Sunday Herald

Roots CDs: The Angel Brothers - Forbidden Fruit (Wrecking Ball Records)
Gerry O'Connor - Journeyman (Lughnasa Music)
By Sue Wilson

Not to be confused with the Irish banjo maestro who shares his name, Dundalk-born fiddler Gerry O’Connor co-founded the influential group Skylark – also featuring the great Antrim singer Len Graham – in 1986. Five years later, he went on to form Lá Lugh, alongside his wife, Eithne Ní Uallacháin, again specialising in the South Ulster repertoire, before the band’s blossoming career was cut short by Ní Uallacháin’s untimely death in 1999.
O’Connor’s first solo release, the modestly-titled Journeyman (presumably intended here in its sense of a time-served craftsman, rather than a jobbing labourer) is an excellent set of tunes learned from and/or written by an array of musical friends and mentors over the years. Ranging across most of Ireland’s musical regions, it features vibrant accompaniment from O’Connor’s son Dónal on fiddle and piano, Paul McSherry on guitar, Martin Quinn and Martin O’Hare on accordion and bodhrán, and Neil Martin on cello.
It’s an album utterly devoid of frills or gimmicks and is all the more rewarding for it, relying instead on the woody, full-bodied tone, supple ornamentation and expertly measured pace of O’Connor’s playing – including a couple of fine father/son fiddle duets – together with the quality of his chosen material, much of it revealing a distinct Scots flavour.
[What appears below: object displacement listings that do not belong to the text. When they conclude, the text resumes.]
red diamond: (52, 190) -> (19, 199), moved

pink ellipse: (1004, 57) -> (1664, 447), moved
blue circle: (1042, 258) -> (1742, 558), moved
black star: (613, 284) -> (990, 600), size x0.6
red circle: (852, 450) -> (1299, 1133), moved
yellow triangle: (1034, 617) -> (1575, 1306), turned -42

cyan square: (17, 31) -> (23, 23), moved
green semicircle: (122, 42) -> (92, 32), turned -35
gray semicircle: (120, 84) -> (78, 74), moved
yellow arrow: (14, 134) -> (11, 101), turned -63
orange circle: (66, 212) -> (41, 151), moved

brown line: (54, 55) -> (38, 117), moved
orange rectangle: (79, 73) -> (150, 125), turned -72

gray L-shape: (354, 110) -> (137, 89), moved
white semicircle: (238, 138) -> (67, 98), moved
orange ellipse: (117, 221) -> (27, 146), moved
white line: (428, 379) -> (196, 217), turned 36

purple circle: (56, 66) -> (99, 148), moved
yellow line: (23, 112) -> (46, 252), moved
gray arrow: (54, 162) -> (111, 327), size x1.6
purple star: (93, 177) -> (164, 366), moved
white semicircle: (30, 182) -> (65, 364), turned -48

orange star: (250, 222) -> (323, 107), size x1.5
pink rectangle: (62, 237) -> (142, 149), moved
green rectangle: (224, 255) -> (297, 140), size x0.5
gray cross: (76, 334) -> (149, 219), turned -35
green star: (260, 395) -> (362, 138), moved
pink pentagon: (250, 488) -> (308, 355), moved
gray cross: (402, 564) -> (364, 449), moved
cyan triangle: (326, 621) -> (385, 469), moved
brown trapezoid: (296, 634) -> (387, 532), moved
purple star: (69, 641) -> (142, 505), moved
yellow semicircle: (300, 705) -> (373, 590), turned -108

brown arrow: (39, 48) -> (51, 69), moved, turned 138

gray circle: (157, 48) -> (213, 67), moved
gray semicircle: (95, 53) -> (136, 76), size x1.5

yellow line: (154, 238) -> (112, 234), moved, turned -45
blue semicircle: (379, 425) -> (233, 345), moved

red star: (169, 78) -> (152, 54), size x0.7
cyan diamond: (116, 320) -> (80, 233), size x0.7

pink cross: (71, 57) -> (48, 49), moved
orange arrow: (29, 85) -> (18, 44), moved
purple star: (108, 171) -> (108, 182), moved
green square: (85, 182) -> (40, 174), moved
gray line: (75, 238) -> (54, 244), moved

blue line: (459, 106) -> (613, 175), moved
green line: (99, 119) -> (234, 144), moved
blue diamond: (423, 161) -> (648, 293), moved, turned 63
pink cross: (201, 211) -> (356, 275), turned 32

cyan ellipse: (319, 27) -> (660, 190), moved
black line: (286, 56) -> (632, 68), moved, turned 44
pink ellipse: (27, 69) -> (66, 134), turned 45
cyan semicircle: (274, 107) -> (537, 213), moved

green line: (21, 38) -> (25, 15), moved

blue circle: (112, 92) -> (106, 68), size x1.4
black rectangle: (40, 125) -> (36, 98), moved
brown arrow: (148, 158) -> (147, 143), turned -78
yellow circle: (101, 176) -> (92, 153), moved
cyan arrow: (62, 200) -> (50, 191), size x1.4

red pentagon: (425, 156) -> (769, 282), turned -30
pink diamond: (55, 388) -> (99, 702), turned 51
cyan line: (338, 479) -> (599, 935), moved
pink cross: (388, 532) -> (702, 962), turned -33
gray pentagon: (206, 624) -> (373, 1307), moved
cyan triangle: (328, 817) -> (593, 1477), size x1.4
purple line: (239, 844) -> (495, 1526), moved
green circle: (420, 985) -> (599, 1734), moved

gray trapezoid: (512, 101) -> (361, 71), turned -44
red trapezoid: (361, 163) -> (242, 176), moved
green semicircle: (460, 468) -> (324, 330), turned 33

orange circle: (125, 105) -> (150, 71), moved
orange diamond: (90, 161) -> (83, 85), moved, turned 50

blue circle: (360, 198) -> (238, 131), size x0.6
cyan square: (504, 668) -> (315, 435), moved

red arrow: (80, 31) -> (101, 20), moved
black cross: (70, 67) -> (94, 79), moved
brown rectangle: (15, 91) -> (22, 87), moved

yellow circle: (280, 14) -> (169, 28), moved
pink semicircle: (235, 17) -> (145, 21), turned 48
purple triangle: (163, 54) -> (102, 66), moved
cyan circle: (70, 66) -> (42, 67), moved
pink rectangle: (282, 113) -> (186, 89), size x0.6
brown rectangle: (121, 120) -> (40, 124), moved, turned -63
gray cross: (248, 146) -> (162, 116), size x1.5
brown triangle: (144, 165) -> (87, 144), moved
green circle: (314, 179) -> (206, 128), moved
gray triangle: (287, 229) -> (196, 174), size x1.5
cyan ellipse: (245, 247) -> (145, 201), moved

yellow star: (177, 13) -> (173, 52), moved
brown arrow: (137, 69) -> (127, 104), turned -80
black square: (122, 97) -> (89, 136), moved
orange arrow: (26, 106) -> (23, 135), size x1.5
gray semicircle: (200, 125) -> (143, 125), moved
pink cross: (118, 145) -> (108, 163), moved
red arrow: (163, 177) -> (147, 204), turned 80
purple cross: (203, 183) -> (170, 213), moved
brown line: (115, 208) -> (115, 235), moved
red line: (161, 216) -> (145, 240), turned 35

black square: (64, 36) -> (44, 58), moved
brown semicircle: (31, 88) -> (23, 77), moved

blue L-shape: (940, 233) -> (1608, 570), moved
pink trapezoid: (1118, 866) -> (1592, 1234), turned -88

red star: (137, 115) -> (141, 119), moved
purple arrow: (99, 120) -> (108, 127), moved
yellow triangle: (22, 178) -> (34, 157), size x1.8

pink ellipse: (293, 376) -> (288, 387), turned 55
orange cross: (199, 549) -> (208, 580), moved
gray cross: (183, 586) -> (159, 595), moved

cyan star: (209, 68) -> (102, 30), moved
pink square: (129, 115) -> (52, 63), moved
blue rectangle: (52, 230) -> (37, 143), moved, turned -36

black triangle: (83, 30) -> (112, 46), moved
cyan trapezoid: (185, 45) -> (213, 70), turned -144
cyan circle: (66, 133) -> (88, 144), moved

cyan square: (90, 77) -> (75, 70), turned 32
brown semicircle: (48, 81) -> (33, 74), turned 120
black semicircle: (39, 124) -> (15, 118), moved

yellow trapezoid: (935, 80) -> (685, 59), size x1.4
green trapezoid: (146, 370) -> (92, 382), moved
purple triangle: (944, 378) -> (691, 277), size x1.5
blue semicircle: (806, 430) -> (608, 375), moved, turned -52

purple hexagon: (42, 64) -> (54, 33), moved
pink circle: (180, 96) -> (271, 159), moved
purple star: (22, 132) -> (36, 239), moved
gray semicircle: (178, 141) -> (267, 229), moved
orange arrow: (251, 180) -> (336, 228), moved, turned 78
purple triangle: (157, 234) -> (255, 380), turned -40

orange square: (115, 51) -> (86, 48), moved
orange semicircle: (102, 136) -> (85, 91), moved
Citing influences as wide-ranging as Indian classical music, western dance rhythms, Andalucian folk and Ennio Morricone, this Doncaster-based posse is apparently one of Andy Kershaw’s favourite bands, and has made a string of hit festival appearances south of the border.
With a line-up that includes classical and acoustic guitars, marimba, piano, Wurlitzer, banjo, fiddle, tabla, bouzouki, accordion and percussion, plus guest vocals in English, Spanish and Punjabi, they certainly encapsulate the current global roots/fusion zeitgeist, and it’s not hard to discern that they’d put on a formidable live show.
On their second album, though, the mix proves rather less successful: teeming with bright ideas, strong musicianship and cross-cultural hybrid vigour, for sure, but with a little too much emphasis on the layering of textures, as opposed to your actual vocal or melodic through-lines. It leaves many tracks sounding somewhat shapeless.
All the ingredients that are present dovetail or spark off each other effectively enough, but there is a lack _of clear structure sometimes that _gives the impression of noodling around for its own sake, and tends to relegate the overall sound into interesting but unfocused background music.